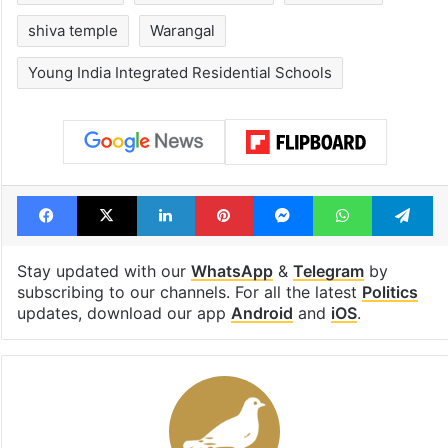
shiva temple
Warangal
Young India Integrated Residential Schools
Facebook
X
LinkedIn
Pinterest
Messenger
WhatsAp
T
Stay updated with our
WhatsApp
&
Telegram
by
subscribing to our channels. For all the latest
Politics
updates, download our app
Android
and
iOS
.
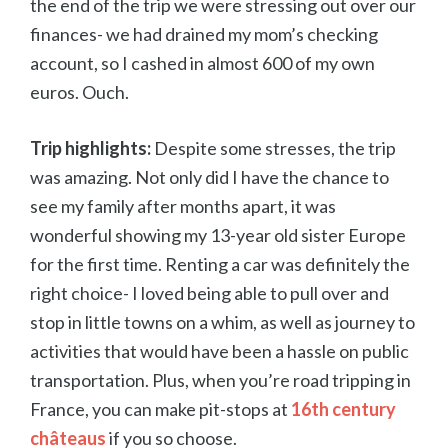
the end of the trip we were stressing out over our
finances- we had drained my mom’s checking
account, so I cashed in almost 600 of my own
euros. Ouch.
Trip highlights:
Despite some stresses, the trip
was amazing. Not only did I have the chance to
see my family after months apart, it was
wonderful showing my 13-year old sister Europe
for the first time. Renting a car was definitely the
right choice- I loved being able to pull over and
stop in little towns on a whim, as well as journey to
activities that would have been a hassle on public
transportation. Plus, when you’re road tripping in
France, you can make pit-stops at
16th century
châteaus
if you so choose.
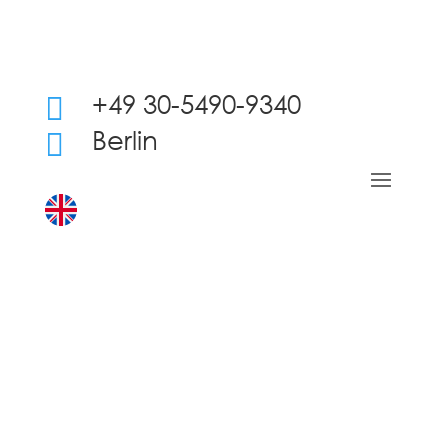
+49 30-5490-9340

Berlin

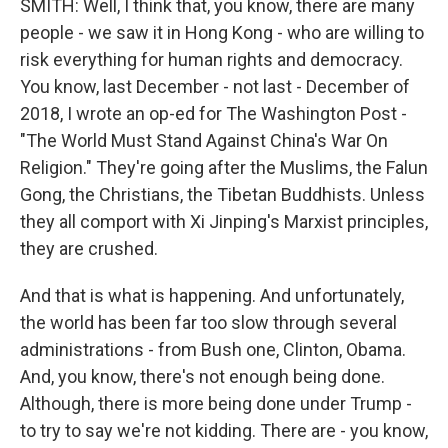
SMITH: Well, I think that, you know, there are many
people - we saw it in Hong Kong - who are willing to
risk everything for human rights and democracy.
You know, last December - not last - December of
2018, I wrote an op-ed for The Washington Post -
"The World Must Stand Against China's War On
Religion." They're going after the Muslims, the Falun
Gong, the Christians, the Tibetan Buddhists. Unless
they all comport with Xi Jinping's Marxist principles,
they are crushed.
And that is what is happening. And unfortunately,
the world has been far too slow through several
administrations - from Bush one, Clinton, Obama.
And, you know, there's not enough being done.
Although, there is more being done under Trump -
to try to say we're not kidding. There are - you know,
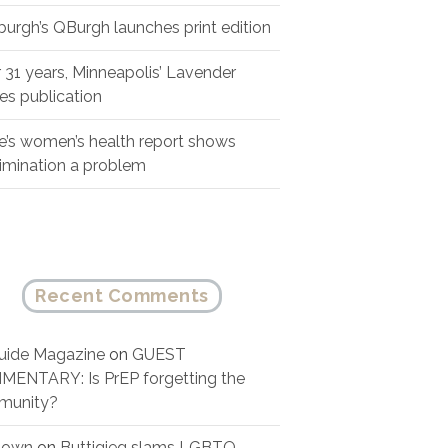
sburgh’s QBurgh launches print edition
r 31 years, Minneapolis’ Lavender
es publication
e’s women’s health report shows
rimination a problem
Recent Comments
ide Magazine
on
GUEST
ENTARY: Is PrEP forgetting the
munity?
nown
on
Buttigieg slams LGBTQ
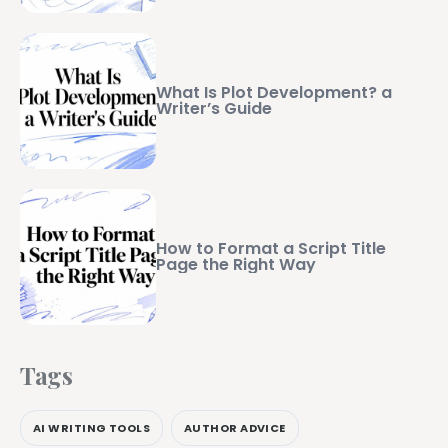
What Is Plot Development? a
Writer’s Guide
How to Format a Script Title
Page the Right Way
Tags
AI WRITING TOOLS
AUTHOR ADVICE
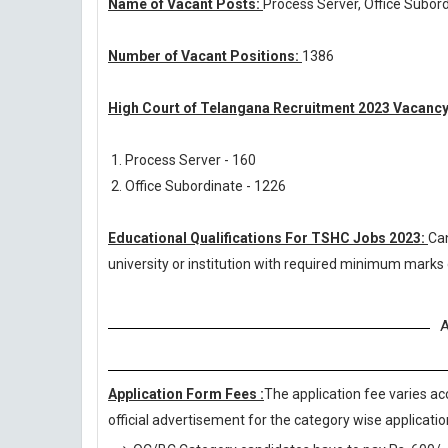
Name of Vacant Posts:
Process Server, Office Subor
Number of Vacant Positions:
1386
High Court of Telangana Recruitment 2023 Vacancy
1. Process Server - 160
2. Office Subordinate - 1226
Educational Qualifications For TSHC Jobs 2023:
Ca
university or institution with required minimum marks
A
Application Form Fees :
The application fee varies ac
official advertisement for the category wise application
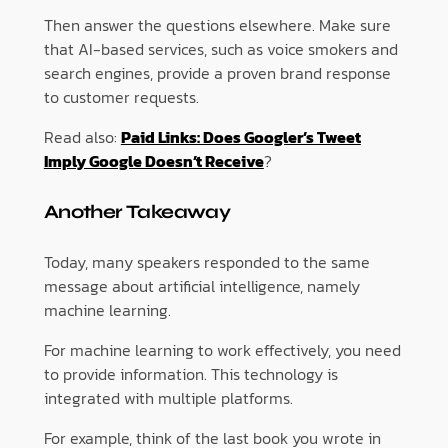
Then answer the questions elsewhere. Make sure
that AI-based services, such as voice smokers and
search engines, provide a proven brand response
to customer requests.
Read also:
Paid Links: Does Googler’s Tweet
Imply Google Doesn’t Receive
?
Another Takeaway
Today, many speakers responded to the same
message about artificial intelligence, namely
machine learning.
For machine learning to work effectively, you need
to provide information. This technology is
integrated with multiple platforms.
For example, think of the last book you wrote in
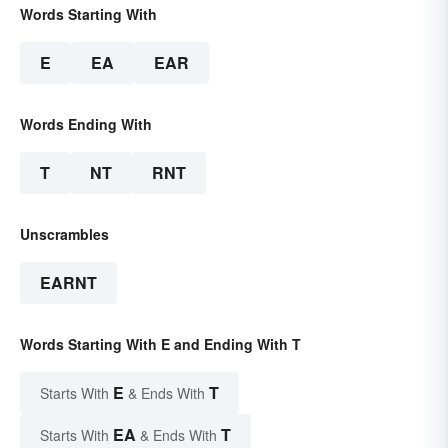
Words Starting With
E
EA
EAR
Words Ending With
T
NT
RNT
Unscrambles
EARNT
Words Starting With E and Ending With T
E
T
Starts With
& Ends With
EA
T
Starts With
& Ends With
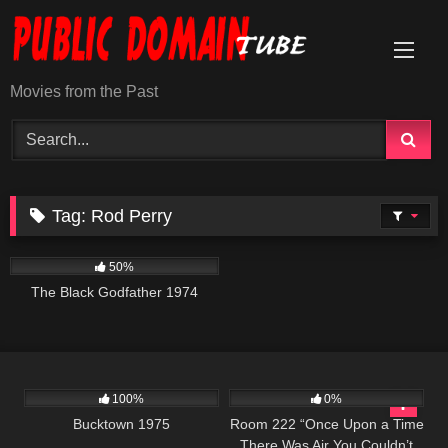
Skip
to
content
Movies from the Past
Tag:
Rod Perry
1K
01:34:21
50%
The Black Godfather 1974
1K
01:34:25
605
25:59
100%
0%
Bucktown 1975
Room 222 “Once Upon a Time
There Was Air You Couldn’t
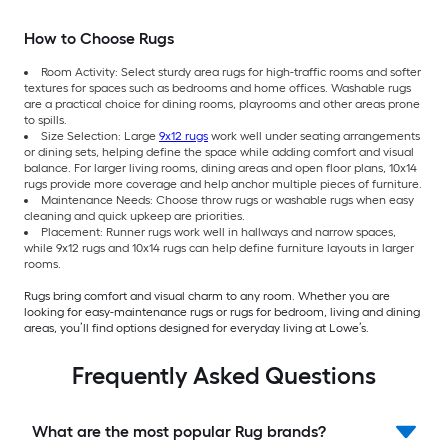
How to Choose Rugs
Room Activity: Select sturdy area rugs for high-traffic rooms and softer
textures for spaces such as bedrooms and home offices. Washable rugs
are a practical choice for dining rooms, playrooms and other areas prone
to spills.
Size Selection: Large
9x12 rugs
work well under seating arrangements
or dining sets, helping define the space while adding comfort and visual
balance. For larger living rooms, dining areas and open floor plans, 10x14
rugs provide more coverage and help anchor multiple pieces of furniture.
Maintenance Needs: Choose throw rugs or washable rugs when easy
cleaning and quick upkeep are priorities.
Placement: Runner rugs work well in hallways and narrow spaces,
while 9x12 rugs and 10x14 rugs can help define furniture layouts in larger
rooms.
Rugs bring comfort and visual charm to any room. Whether you are
looking for easy-maintenance rugs or rugs for bedroom, living and dining
areas, you’ll find options designed for everyday living at Lowe’s.
Frequently Asked Questions
What are the most popular Rug brands?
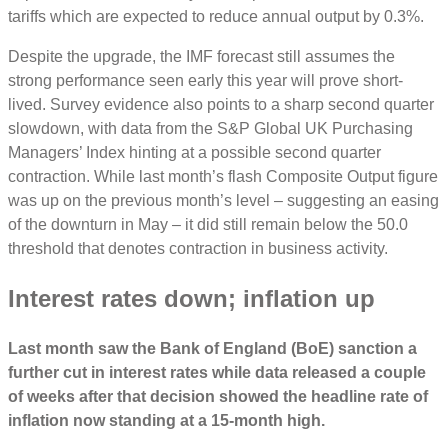
tariffs which are expected to reduce annual output by 0.3%.
Despite the upgrade, the IMF forecast still assumes the
strong performance seen early this year will prove short-
lived. Survey evidence also points to a sharp second quarter
slowdown, with data from the S&P Global UK Purchasing
Managers’ Index hinting at a possible second quarter
contraction. While last month’s flash Composite Output figure
was up on the previous month’s level ‒ suggesting an easing
of the downturn in May ‒ it did still remain below the 50.0
threshold that denotes contraction in business activity.
Interest rates down; inflation up
Last month saw the Bank of England (BoE) sanction a
further cut in interest rates while data released a couple
of weeks after that decision showed the headline rate of
inflation now standing at a 15-month high.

---

Count up the lines of the listing where "also" occurs, and answer with that number only.

» YOUR SOLUTION
2